ACTION ITEM
This exercise calls for the line with "Uzun Ömürlü Güven: 10 Yıl Suzuk", the line with "ediyor. Ayrıca, kampanya", and all lines between them in the material below, output exactly and with no other lines.

DATA SHOWN

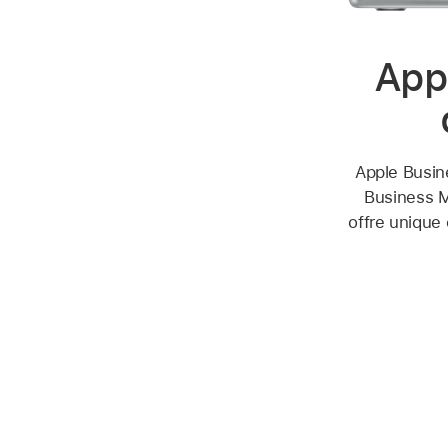
App
Apple Busin
Business M
offre unique 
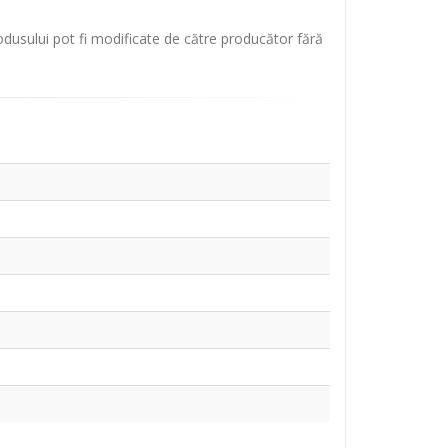
rodusului pot fi modificate de către producător fără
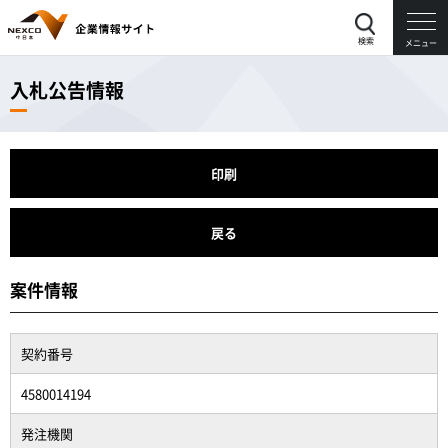
検索
メニュー
入札公告情報
印刷
戻る
案件情報
契約番号
4580014194
発注機関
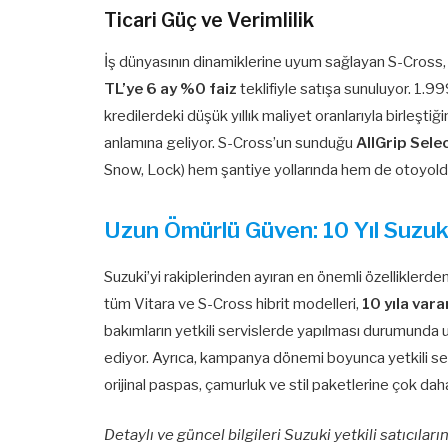
Ticari Güç ve Verimlilik
İş dünyasının dinamiklerine uyum sağlayan S-Cross, t
TL’ye 6 ay %0 faiz
teklifiyle satışa sunuluyor. 1.9
kredilerdeki düşük yıllık maliyet oranlarıyla birleştiğ
anlamına geliyor. S-Cross’un sunduğu
AllGrip Sele
Snow, Lock) hem şantiye yollarında hem de otoyold
Uzun Ömürlü Güven: 10 Yıl Suzuk
Suzuki’yi rakiplerinden ayıran en önemli özellikler
tüm Vitara ve S-Cross hibrit modelleri,
10 yıla var
bakımların yetkili servislerde yapılması durumunda u
ediyor. Ayrıca, kampanya dönemi boyunca yetkili se
orijinal paspas, çamurluk ve stil paketlerine çok daha
Detaylı ve güncel bilgileri Suzuki yetkili satıcıların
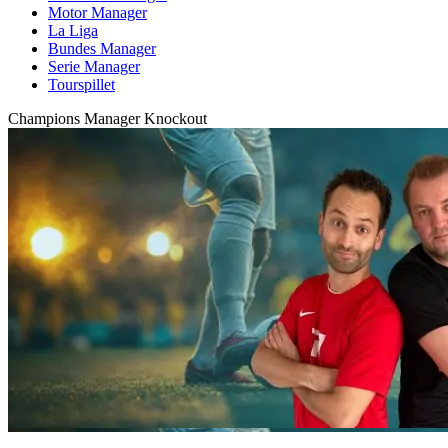
Motor Manager
La Liga
Bundes Manager
Serie Manager
Tourspillet
Champions Manager Knockout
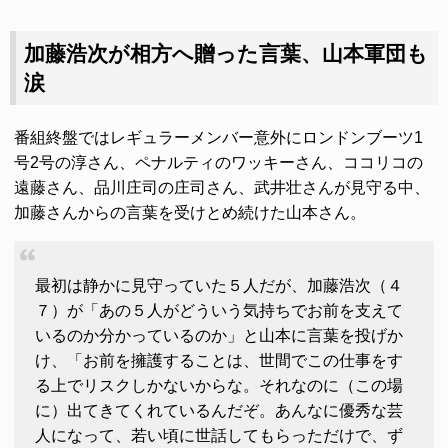
加藤浩次が相方へ贈った言葉、山本軍団も
涙
番組終盤ではレギュラーメンバー意外にロンドンブーツ1
号2号の淳さん、ペナルティのワッキーさん、ココリコの
遠藤さん、品川庄司の庄司さん、武井壮さんが見守る中、
加藤さんからの言葉を受けとめ続けた山本さん。
最初は静かに見守っていた５人だが、加藤浩次（４
７）が「あの５人がどういう気持ちでお前を支えて
いるのか分かっているのか」と山本に言葉を投げか
け、「お前を擁護することは、世間でこの仕事をす
る上でリスクしかないからな。それなのに（この場
に）出てきてくれているんだぞ。あんなに優秀な芸
人になって、若い頃に世話してもらっただけで、ず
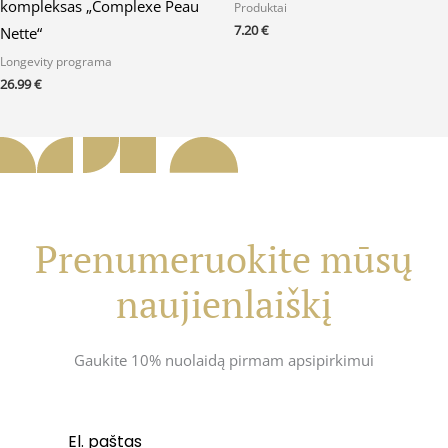
kompleksas „Complexe Peau
Produktai
7.20
€
Nette“
Longevity programa
26.99
€
Prenumeruokite mūsų
naujienlaiškį
Gaukite 10% nuolaidą pirmam apsipirkimui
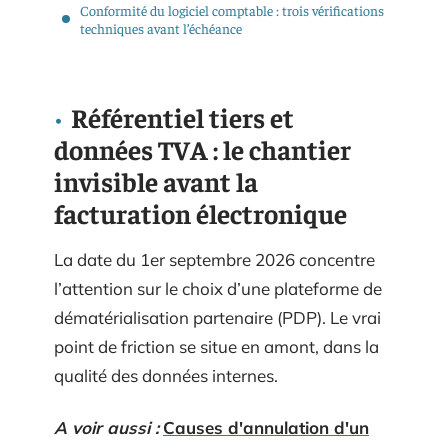
Conformité du logiciel comptable : trois vérifications
techniques avant l’échéance
Référentiel tiers et
données TVA : le chantier
invisible avant la
facturation électronique
La date du 1er septembre 2026 concentre
l’attention sur le choix d’une plateforme de
dématérialisation partenaire (PDP). Le vrai
point de friction se situe en amont, dans la
qualité des données internes.
A voir aussi :
Causes d'annulation d'un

TASK OUTPUT
Uzun Ömürlü Güven: 10 Yıl Suzuk
Suzuki’yi rakiplerinden ayıran en önemli özellikler
tüm Vitara ve S-Cross hibrit modelleri,
10 yıla var
bakımların yetkili servislerde yapılması durumunda u
ediyor. Ayrıca, kampanya dönemi boyunca yetkili se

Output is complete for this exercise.